Darcy Robinson (May 3, 1981September 27, 2007) was an Italian/Canadian professional ice hockey defenseman who was a former Pittsburgh Penguins draft pick. Robinson split five seasons between the AHL and ECHL, playing for both Pittsburgh Penguins' affiliates in Wilkes-Barre and Wheeling before joining HC Asiago in 2005.

Death
Robinson started his third season with Asiago HC on September 27, 2007. Less than  minutes into the opening game of the 2007-08 Serie A season vs Ritten-Renon, Robinson collapsed to the ice without being hit, suffering a heart attack. He was pronounced dead before he reached the hospital. The team was informed of Robinson's death with less than 8 minutes left in the game, and the game was suspended. At the time of his death, Robinson was 26 years old.
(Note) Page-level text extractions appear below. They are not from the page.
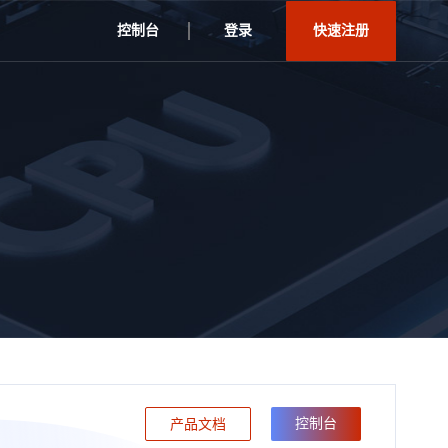
控制台
登录
快速注册
控制台
产品文档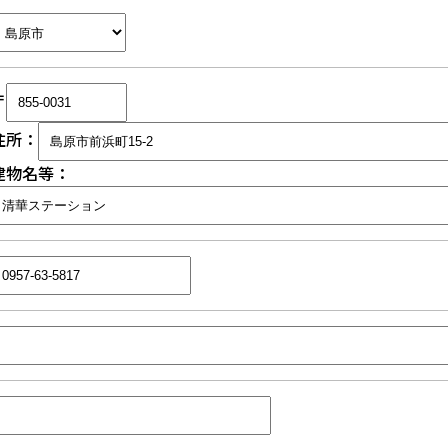
〒
住所：
建物名等：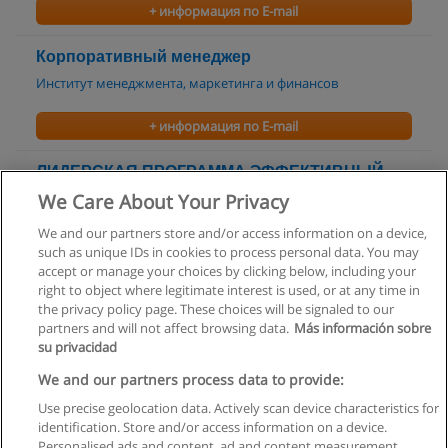
+ информация по E-mail
Корпоративный менеджер
Институт менеджмента, маркетинга и финансов
+ информация по E-mail
ЛИДЕРСКАЯ ПРОГРАММА ЭФФЕКТИВНЫЙ
РУКОВОДИТЕЛЬ
We Care About Your Privacy
Урало-Сибирский Институт Бизнеса (USIB)
We and our partners store and/or access information on a device,
such as unique IDs in cookies to process personal data. You may
+ информация по E-mail
accept or manage your choices by clicking below, including your
right to object where legitimate interest is used, or at any time in
the privacy policy page. These choices will be signaled to our
partners and will not affect browsing data.
Más información sobre
su privacidad
Правила пользования
We and our partners process data to provide:
Use precise geolocation data. Actively scan device characteristics for
Конфиденциальность информации
identification. Store and/or access information on a device.
Personalised ads and content, ad and content measurement,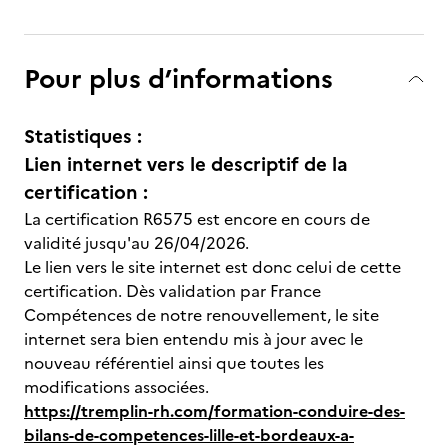
Pour plus d’informations
Statistiques :
Lien internet vers le descriptif de la
certification :
La certification R6575 est encore en cours de
validité jusqu'au 26/04/2026.
Le lien vers le site internet est donc celui de cette
certification. Dès validation par France
Compétences de notre renouvellement, le site
internet sera bien entendu mis à jour avec le
nouveau référentiel ainsi que toutes les
modifications associées.
https://tremplin-rh.com/formation-conduire-des-
bilans-de-competences-lille-et-bordeaux-a-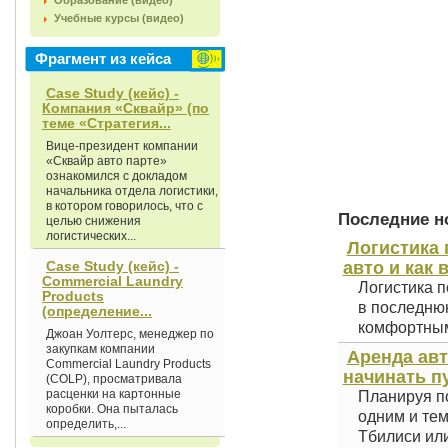
Образование (видео)
Учебные курсы (видео)
Фрагмент из кейса
Case Study (кейс) -
Компания «Сквайр» (по
теме «Стратегия...
Вице-президент компании
«Сквайр авто парте»
ознакомился с докладом
начальника отдела логистики,
в котором говорилось, что с
Последние но
целью снижения
логистических...
Логистика 
Case Study (кейс) -
авто и как 
Commercial Laundry
Логистика п
Products
в последнюю
(определение...
комфортным 
Джоан Уолтерс, менеджер по
закупкам компании
Аренда авт
Commercial Laundry Products
начинать п
(COLP), просматривала
расценки на картонные
Планируя по
коробки. Она пыталась
одним и тем
определить,...
Тбилиси или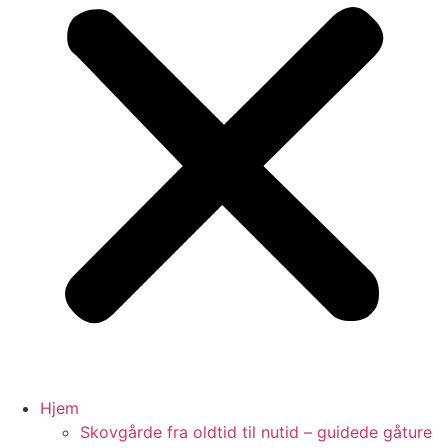
Hjem
Skovgårde fra oldtid til nutid – guidede gåture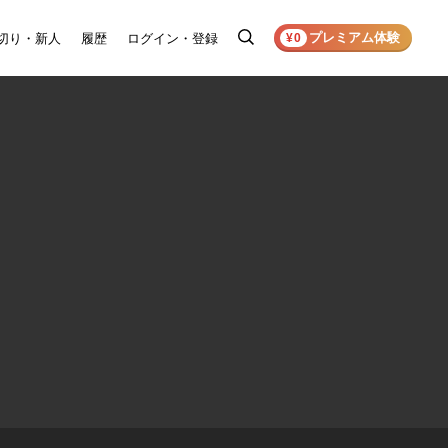
プレミアム体験
切り・新人
履歴
ログイン・登録
検
¥0
索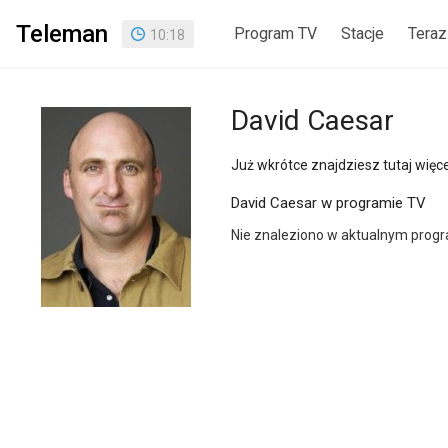
Teleman
Program TV
Stacje
Teraz
10
:
18
David Caesar
Już wkrótce znajdziesz tutaj więcej
David Caesar w programie TV
Nie znaleziono w aktualnym prog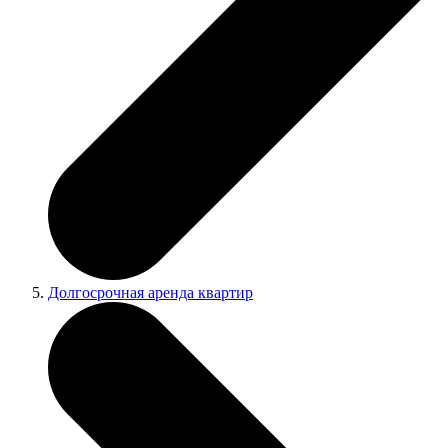
Долгосрочная аренда квартир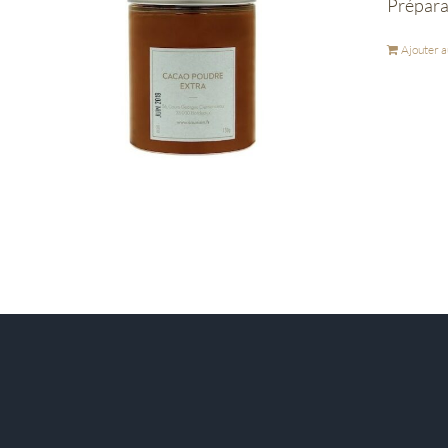
Prépara
Ajouter a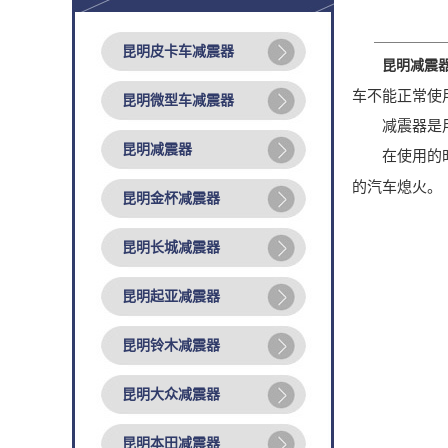
昆明皮卡车减震器
昆明减震
车不能正常使
昆明微型车减震器
减震器是用来
昆明减震器
在使用的时
的汽车熄火。
昆明金杯减震器
昆明长城减震器
昆明起亚减震器
昆明铃木减震器
昆明大众减震器
昆明本田减震器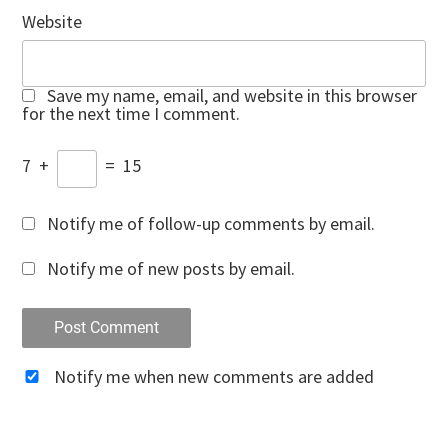
Website
Save my name, email, and website in this browser
for the next time I comment.
7
+
=
15
Notify me of follow-up comments by email.
Notify me of new posts by email.
Notify me when new comments are added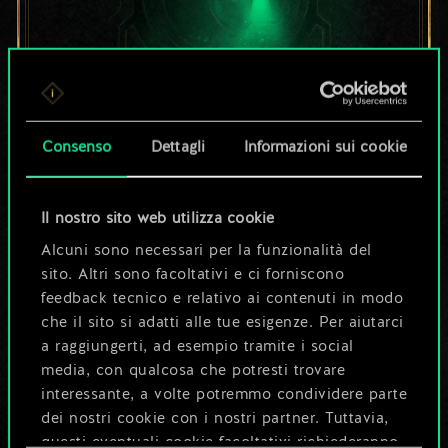
Per ora, è solo un
Consenso
Dettagli
Informazioni sui cookie
set di carte
Il nostro sito web utilizza cookie
condiviso.
Alcuni sono necessari per la funzionalità del
Ma può diventare
sito. Altri sono facoltativi e ci forniscono
feedback tecnico e relativo ai contenuti in modo
molto altro!
che il sito si adatti alle tue esigenze. Per aiutarci
a raggiungerti, ad esempio tramite i social
media, con qualcosa che potresti trovare
interessante, a volte potremmo condividere parte
Dai un nome al mazzo e crea una
dei nostri cookie con i nostri partner. Tuttavia,
guida
questi eventuali cookie facoltativi richiederanno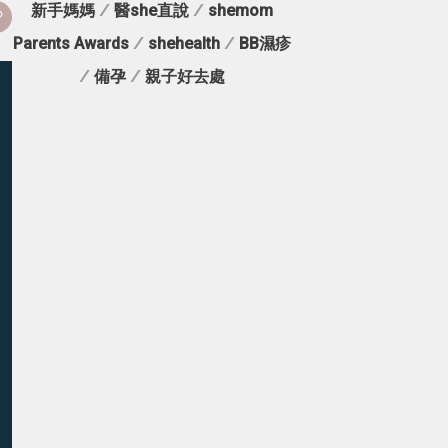
新手媽媽
/
醫she直說
/
shemom
Parents Awards
/
shehealth
/
BB濕疹
/
備孕
/
親子好去處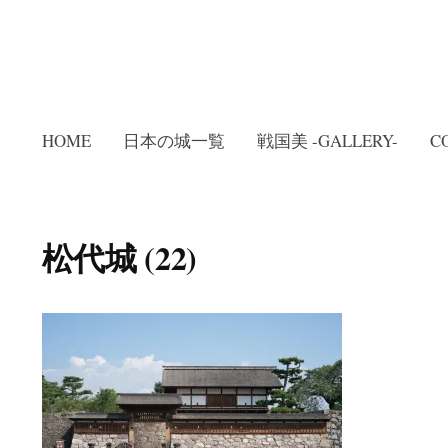
HOME
日本の城一覧
戦国美 -GALLERY-
C
松代城 (22)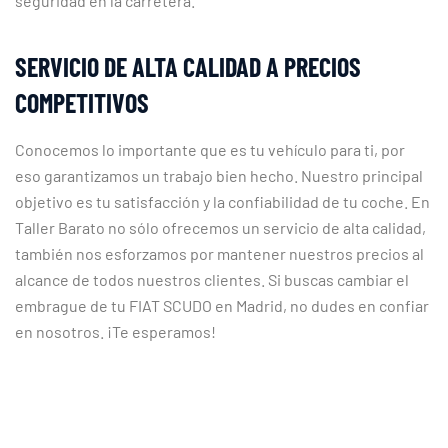
seguridad en la carretera.
SERVICIO DE ALTA CALIDAD A PRECIOS
COMPETITIVOS
Conocemos lo importante que es tu vehículo para ti, por
eso garantizamos un trabajo bien hecho. Nuestro principal
objetivo es tu satisfacción y la confiabilidad de tu coche. En
Taller Barato no sólo ofrecemos un servicio de alta calidad,
también nos esforzamos por mantener nuestros precios al
alcance de todos nuestros clientes. Si buscas cambiar el
embrague de tu FIAT SCUDO en Madrid, no dudes en confiar
en nosotros. ¡Te esperamos!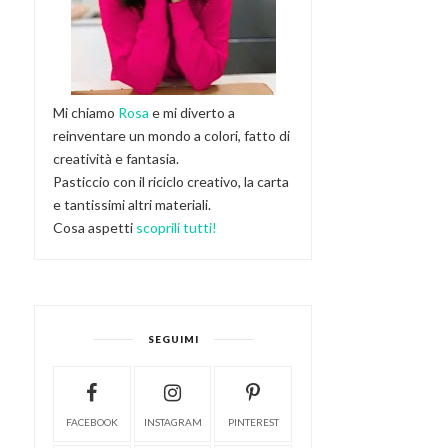
Mi chiamo
Rosa
e mi diverto a
reinventare un mondo a colori, fatto di
creatività e fantasia.
Pasticcio con il riciclo creativo, la carta
e tantissimi altri materiali.
Cosa aspetti
scoprili tutti!
SEGUIMI
FACEBOOK
INSTAGRAM
PINTEREST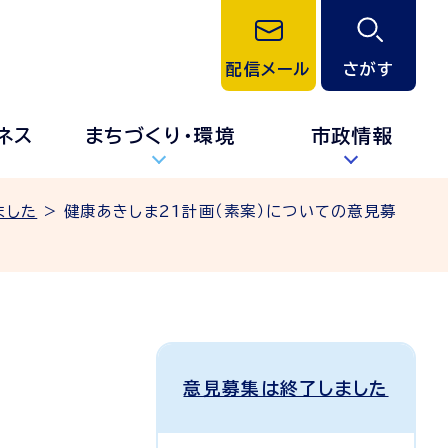
配信メール
さがす
ネス
まちづくり・環境
市政情報
ました
> 健康あきしま21計画（素案）についての意見募
意見募集は終了しました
Serie A would later cancel all of the scheduled games the following night, postponed the match between Asiago and Pontebba two nights later, and all of the games scheduled on the upcoming weekend. The ANSA news agency reported Friday the local prosecutor's office has opened an official inquiry into Robinson's death.

It was later discovered that Robinson had a rare heart condition that factored into his heart attack.

Personal
Robinson held dual citizenship as an Italian/Canadian at the time of his death and was looking to qualify for the Italian national hockey team.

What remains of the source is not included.